I have been doing some more work on games recently, and having enjoyed the writing process decided to head back to my roots in gaming as well.
I am re-purposing a lot of the work I did for GENIUS! the deck-building game, and writing up an old-school tabletop RPG system, in a Steampunk milieu. Now, I know there are a lot of people doing the same thing right now, and several very good offerings out there that are similar. You can delve into some truly innovative and individual worlds that people are taking a lot of time to craft. My issue with most of them is the sheer investment of time (let alone money) that people would have to make to get a gaming session up. I feel that really large and complicated worlds are kind of hard to buy into, unless they are based on some already existing, and for commercial reasons, quite popular setting: from a book or movie, say.
So what I am proposing to do is produce a short, concise set of rules, but with no real defined setting. It is to be short, flexible, and put an emphasis on fast-moving gameplay. The idea being that anyone could pick it up, breeze through it in an afternoon, and be ready to start writing up an adventure or play a module by the evening. That way people can take all their gorgeous setting work, or their favourite Steamy comic book, and have an RPG system that they can just plug it easily into.
One of the wags over at the Brass Goggles forum has suggested that I call it “STURPS”, which is cute, but my aim is not to be everything for every setting: just Steamy enough to let people tell Steampunk stories, and lean enough not to get in the way of their idea of what a Steampunk RPG should be. Thus, Simple Steampunk RPG System.
To that end, I am calling it an RPG “Pamphlet”, like Sherlock Holmes’ essays on blood stains. A neat little thing, that will only be of interest to a narrow group of people, but who should find it quite illuminating.

Back to some writing.

December 12th, 2011

I have been wandering back to my roots recently, delving into the world of pure fiction, and getting my keyboard rattling. Two things in particular have been keeping me busy.
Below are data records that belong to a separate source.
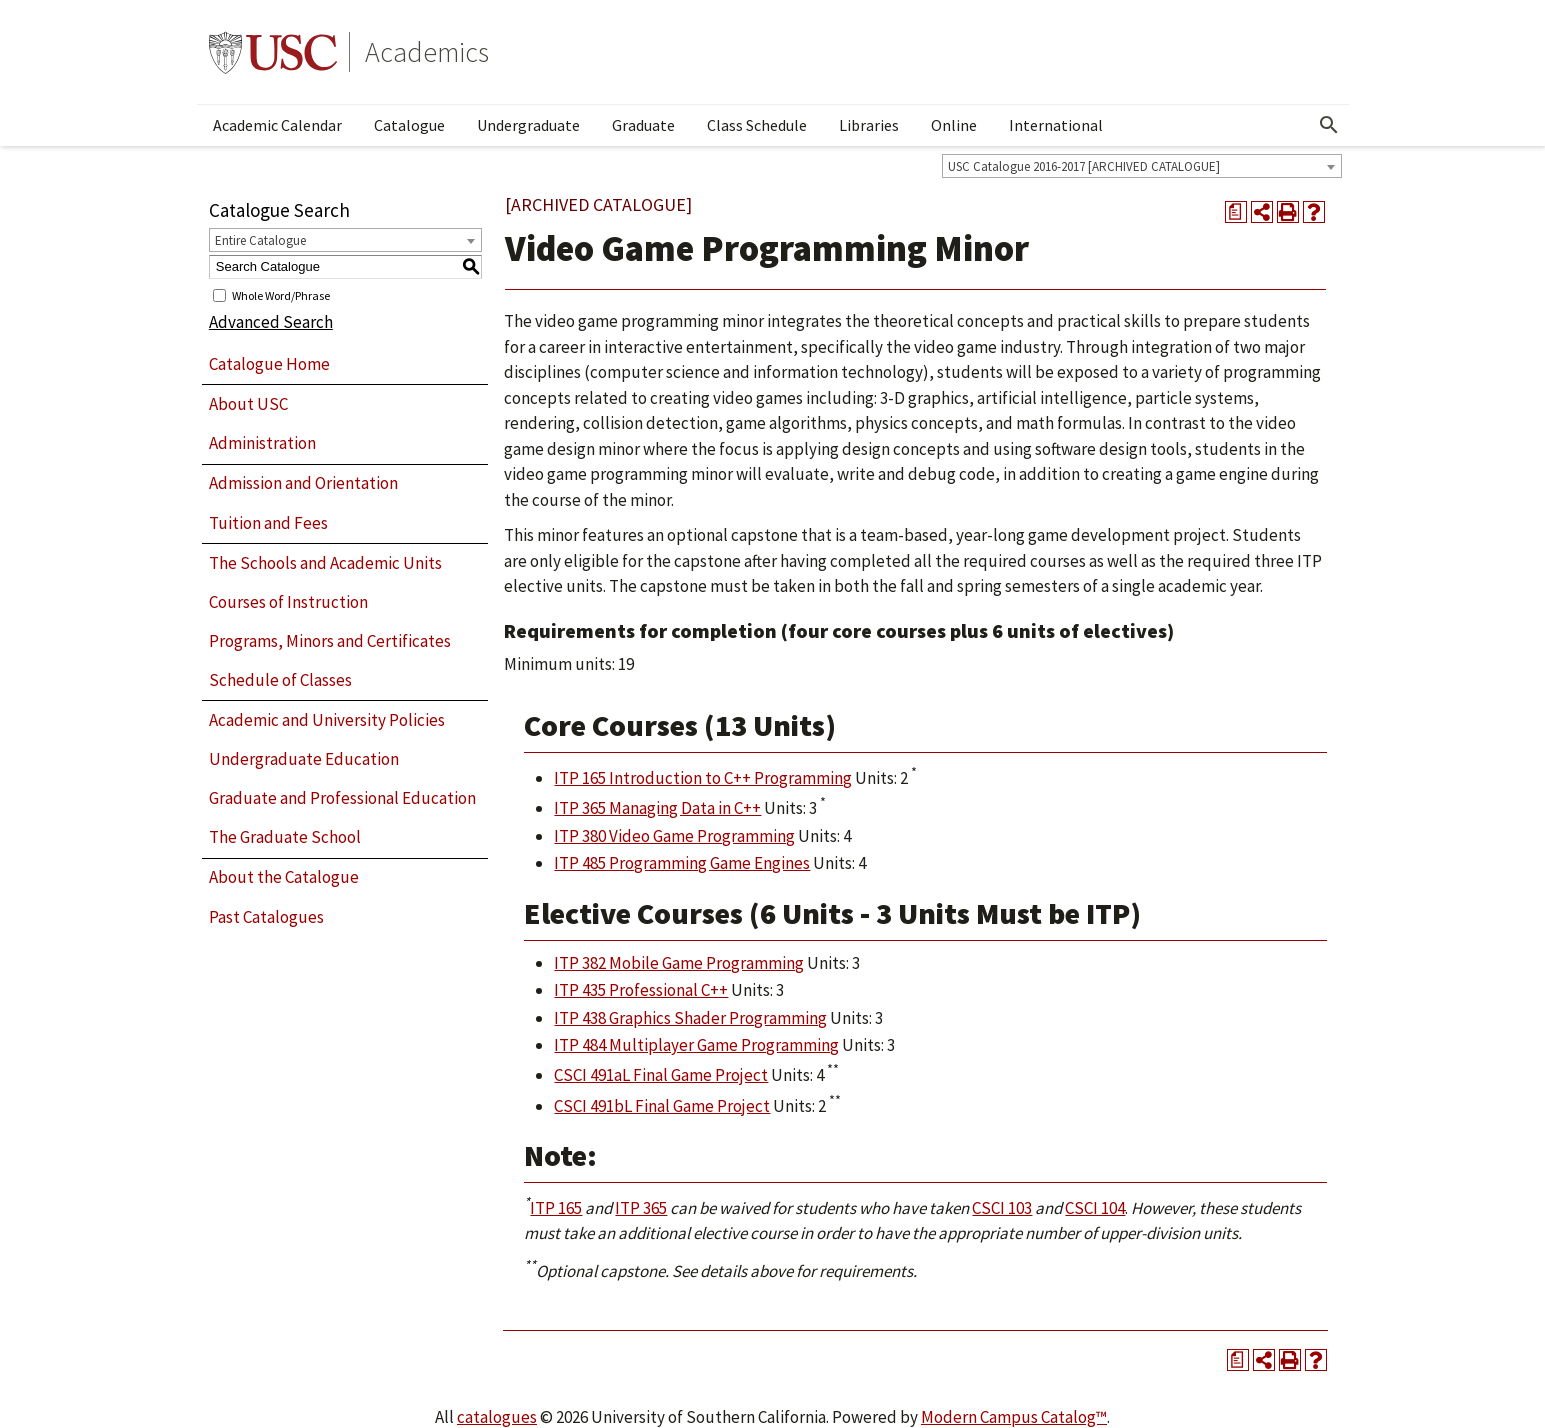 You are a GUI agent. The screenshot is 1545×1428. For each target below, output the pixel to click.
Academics (427, 52)
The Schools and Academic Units (325, 563)
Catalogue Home (269, 364)
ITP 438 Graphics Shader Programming (690, 1018)
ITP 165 (556, 1208)
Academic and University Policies (327, 720)
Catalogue (409, 125)
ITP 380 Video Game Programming (674, 836)
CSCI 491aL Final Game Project (661, 1075)
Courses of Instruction (288, 602)
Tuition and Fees (268, 523)
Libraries (869, 125)
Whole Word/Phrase (281, 294)
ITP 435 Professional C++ (641, 990)
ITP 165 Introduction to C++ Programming (703, 778)
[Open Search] (1329, 125)
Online (954, 125)
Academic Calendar (277, 125)
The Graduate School (285, 837)
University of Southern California (273, 52)
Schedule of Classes (280, 680)
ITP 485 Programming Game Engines (682, 863)
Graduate (643, 125)
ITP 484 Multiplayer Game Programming (696, 1045)
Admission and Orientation (303, 483)
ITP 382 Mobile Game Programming (679, 963)
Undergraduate (528, 125)
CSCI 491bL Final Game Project (662, 1106)
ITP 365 (641, 1208)
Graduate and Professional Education (342, 798)
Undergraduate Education (304, 759)
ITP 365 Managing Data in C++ (657, 808)
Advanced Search (271, 322)
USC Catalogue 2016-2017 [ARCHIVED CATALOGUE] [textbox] (1084, 166)
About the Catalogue (284, 877)
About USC (248, 404)
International (1056, 125)
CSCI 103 (1002, 1208)
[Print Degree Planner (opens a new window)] (1236, 212)
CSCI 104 (1095, 1208)
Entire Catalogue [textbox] (260, 240)
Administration (262, 443)
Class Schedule (757, 125)
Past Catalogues (266, 917)
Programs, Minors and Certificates (330, 641)
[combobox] (1142, 166) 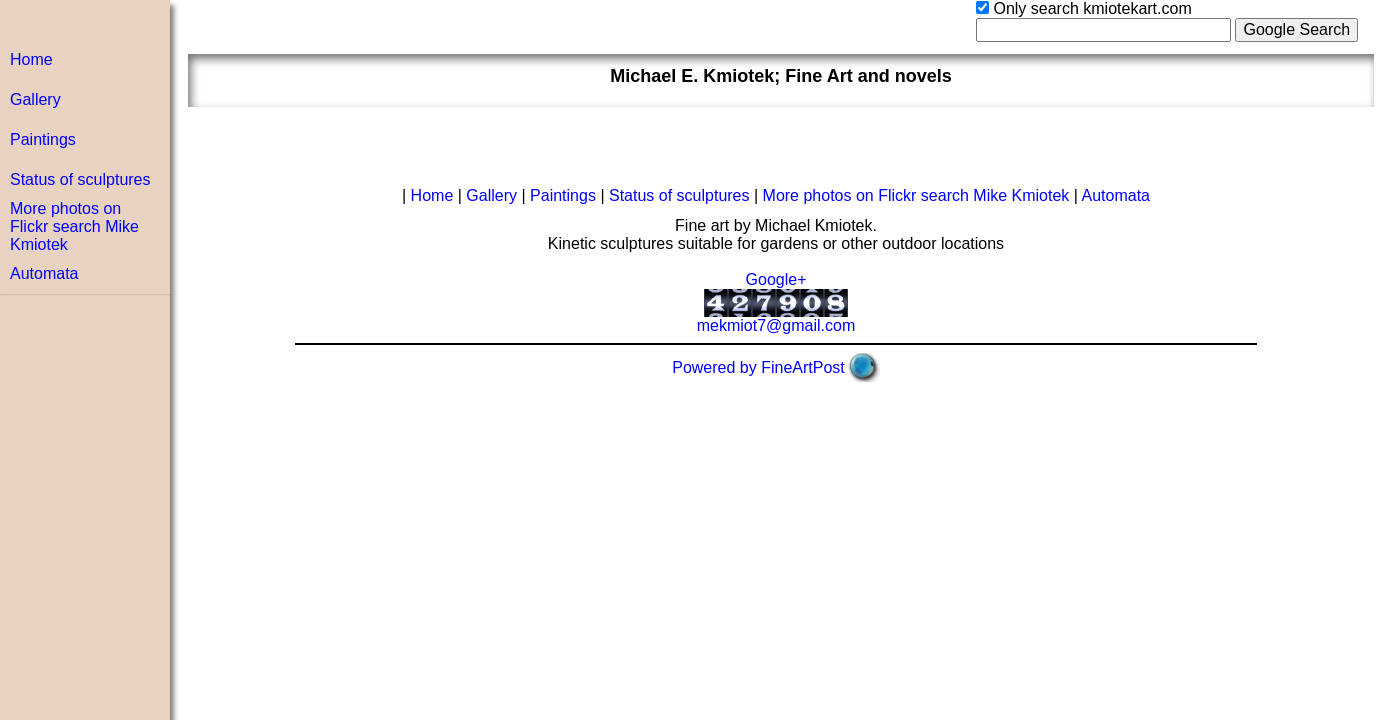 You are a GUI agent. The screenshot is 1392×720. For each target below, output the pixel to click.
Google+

I have finally completed a 35,000 word story that I started over two years ago, about a couple who are dropped into a Fantasy World. That’s always been a favourite theme of mine, but till now I had never found a way to make a relevant statement with it. This time I think I have, and it feels good to have a first draft of a decent length story down.

The second thing I am working on has grown out of that first: another story that is a parable, or a metaphor of people in our world, told in a Fantasy setting. That one is looking like coming in at around 10,000 words, but I think it will need to be culled to around half that on revision.

An examination of Genres.

November 11th, 2009

I’ve started posting my own fiction work, The Genre Tunnel in episodes. Each only runs to around 10 – 15 thousand words, so can be easily ripped through in an afternoon. If you’re lucky, they’ll keep you busy for a week’s worth of morning train trips to work.
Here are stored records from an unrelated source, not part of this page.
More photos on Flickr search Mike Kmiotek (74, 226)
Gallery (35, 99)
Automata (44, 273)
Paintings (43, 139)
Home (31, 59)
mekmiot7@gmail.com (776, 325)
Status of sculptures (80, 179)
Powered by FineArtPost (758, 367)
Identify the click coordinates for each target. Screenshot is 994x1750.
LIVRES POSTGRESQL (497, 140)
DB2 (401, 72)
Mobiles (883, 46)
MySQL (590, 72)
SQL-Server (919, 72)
The first one, The Mystery of Huntley Manor, is available in the Prose section of the website….

Prose ahoy!

November 6th, 2009

Dear god.

Well, this website was bound to get embarassing. I have gone and  uploaded what is probably the most shameful thing that it has ever been my immense pleasure to have a hand in writing.

The Novel Experiment, by 6 Mad Bastards, is now downloadable, for your reading masochism.